• INFORMATION SUPPLIED:
====================
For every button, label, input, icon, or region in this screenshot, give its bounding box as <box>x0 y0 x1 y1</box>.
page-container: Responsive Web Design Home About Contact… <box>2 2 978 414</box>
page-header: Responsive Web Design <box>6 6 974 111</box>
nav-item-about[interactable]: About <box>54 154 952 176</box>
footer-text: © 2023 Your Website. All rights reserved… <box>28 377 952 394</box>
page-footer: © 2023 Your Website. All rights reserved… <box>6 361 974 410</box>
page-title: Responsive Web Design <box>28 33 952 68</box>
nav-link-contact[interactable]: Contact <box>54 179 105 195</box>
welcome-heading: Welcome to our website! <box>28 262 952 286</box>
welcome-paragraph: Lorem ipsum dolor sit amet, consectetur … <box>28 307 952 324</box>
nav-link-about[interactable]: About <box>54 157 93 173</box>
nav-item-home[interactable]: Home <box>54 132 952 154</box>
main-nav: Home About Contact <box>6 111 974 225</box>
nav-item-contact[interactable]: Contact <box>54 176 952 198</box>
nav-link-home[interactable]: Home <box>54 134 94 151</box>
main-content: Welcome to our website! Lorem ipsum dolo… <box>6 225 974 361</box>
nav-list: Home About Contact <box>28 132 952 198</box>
====================
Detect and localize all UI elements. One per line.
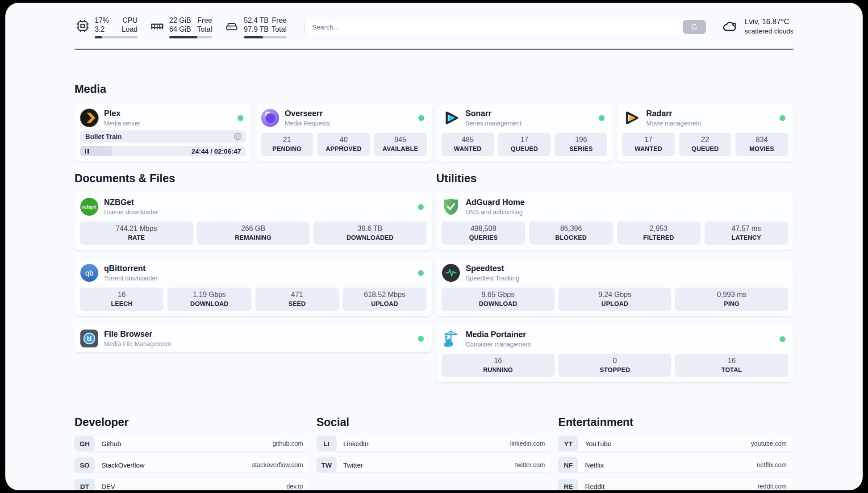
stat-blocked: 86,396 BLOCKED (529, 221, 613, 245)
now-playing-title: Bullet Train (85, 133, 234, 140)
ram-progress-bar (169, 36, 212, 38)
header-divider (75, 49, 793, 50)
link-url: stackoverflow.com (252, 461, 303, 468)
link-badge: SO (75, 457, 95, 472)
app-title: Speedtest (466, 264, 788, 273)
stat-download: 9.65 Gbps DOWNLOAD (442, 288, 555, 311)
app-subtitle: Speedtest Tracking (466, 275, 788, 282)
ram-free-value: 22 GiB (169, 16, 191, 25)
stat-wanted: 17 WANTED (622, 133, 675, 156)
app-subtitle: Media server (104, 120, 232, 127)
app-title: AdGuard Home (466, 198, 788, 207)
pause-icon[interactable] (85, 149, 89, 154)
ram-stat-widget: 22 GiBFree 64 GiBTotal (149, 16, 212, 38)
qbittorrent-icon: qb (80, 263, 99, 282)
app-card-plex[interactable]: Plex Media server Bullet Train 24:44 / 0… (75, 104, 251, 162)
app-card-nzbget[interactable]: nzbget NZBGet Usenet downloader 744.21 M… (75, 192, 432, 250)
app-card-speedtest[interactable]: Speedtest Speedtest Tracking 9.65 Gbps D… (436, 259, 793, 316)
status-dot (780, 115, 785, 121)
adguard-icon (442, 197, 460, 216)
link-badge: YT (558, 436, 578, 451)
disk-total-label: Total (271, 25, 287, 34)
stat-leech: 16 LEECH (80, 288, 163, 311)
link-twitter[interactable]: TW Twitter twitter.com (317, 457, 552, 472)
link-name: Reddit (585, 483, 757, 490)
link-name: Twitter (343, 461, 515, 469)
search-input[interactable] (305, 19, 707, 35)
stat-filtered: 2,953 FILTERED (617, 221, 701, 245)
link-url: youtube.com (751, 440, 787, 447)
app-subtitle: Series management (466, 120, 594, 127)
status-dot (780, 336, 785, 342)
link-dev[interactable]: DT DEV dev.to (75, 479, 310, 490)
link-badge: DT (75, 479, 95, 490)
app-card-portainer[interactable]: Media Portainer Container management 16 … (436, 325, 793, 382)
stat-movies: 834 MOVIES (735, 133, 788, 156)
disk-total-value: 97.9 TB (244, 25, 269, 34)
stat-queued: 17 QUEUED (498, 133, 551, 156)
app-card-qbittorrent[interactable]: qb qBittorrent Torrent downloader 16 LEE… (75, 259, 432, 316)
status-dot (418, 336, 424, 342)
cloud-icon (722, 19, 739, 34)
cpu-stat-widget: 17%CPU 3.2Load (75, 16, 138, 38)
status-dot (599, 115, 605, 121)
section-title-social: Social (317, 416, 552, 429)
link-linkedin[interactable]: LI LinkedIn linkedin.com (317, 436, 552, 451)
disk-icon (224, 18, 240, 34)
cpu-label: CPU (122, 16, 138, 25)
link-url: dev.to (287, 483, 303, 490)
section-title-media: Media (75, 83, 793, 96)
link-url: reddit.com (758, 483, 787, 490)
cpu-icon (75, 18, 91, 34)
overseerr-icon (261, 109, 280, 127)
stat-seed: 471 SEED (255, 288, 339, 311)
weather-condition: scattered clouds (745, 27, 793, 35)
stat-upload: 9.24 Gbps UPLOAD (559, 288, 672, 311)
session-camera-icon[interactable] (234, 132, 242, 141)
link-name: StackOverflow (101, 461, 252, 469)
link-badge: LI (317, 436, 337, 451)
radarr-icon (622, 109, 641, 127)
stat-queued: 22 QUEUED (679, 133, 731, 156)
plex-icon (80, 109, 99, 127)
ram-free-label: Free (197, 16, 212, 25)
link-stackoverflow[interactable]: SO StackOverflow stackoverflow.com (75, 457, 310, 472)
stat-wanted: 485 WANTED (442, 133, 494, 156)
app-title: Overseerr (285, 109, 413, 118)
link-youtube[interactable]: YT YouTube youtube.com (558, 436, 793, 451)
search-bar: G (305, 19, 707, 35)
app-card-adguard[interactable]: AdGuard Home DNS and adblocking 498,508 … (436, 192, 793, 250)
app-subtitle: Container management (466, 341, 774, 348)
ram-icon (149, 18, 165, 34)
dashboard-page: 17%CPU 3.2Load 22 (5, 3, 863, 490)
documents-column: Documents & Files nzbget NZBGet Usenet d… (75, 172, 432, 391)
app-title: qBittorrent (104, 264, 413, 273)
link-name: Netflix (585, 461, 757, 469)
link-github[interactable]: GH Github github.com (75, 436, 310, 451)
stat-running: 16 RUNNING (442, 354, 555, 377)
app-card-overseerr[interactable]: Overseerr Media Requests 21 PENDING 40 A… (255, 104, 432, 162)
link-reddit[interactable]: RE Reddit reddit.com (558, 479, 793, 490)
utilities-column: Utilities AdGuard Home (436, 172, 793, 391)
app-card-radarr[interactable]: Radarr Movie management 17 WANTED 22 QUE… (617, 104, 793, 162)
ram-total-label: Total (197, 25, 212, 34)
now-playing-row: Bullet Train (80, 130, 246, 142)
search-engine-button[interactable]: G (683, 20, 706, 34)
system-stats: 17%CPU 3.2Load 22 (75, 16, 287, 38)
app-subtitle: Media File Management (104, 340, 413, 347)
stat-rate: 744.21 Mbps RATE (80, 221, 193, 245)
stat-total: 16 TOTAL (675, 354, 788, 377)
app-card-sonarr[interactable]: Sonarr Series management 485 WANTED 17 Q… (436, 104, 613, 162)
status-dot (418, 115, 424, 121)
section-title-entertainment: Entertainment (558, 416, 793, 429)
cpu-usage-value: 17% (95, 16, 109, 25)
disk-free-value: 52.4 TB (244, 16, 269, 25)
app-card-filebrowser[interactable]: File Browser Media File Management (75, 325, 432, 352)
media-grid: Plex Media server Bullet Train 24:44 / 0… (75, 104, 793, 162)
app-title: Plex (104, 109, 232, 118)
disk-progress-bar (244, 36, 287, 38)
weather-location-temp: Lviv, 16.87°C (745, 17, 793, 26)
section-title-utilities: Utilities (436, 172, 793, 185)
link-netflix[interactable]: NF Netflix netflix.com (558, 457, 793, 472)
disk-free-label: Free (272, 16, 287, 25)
====================
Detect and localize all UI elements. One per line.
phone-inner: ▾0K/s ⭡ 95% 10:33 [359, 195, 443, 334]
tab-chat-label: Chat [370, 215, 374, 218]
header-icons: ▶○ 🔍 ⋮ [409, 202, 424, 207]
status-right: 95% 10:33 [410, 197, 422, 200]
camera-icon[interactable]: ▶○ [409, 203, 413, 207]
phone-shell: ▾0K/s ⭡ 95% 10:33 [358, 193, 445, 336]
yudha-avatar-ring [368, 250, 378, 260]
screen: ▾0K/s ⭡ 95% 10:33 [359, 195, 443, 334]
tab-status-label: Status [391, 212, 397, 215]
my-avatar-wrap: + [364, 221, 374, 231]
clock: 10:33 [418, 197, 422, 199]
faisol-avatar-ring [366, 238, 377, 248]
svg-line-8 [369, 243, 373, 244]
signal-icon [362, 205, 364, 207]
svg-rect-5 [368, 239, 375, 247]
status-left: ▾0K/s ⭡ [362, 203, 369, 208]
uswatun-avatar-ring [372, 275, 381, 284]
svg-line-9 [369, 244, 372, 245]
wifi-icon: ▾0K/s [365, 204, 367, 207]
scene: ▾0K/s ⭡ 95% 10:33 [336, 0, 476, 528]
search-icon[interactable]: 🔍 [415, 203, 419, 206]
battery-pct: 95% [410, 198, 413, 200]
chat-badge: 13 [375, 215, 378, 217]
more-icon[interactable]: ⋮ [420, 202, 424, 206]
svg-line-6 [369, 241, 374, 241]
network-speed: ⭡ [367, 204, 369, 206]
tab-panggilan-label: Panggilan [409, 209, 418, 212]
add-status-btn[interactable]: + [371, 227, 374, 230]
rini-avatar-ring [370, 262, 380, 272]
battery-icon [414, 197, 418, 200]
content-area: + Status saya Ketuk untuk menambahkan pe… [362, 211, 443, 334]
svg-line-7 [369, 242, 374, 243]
====================
• TASK OBJECTIVE: List every line from the entries above in which "NZBGet" appears.

• THE ANSWER:
app-card-nzbget[interactable]: nzbget NZBGet Usenet downloader 744.21 M… (75, 192, 432, 250)
documents-column: Documents & Files nzbget NZBGet Usenet d… (75, 172, 432, 391)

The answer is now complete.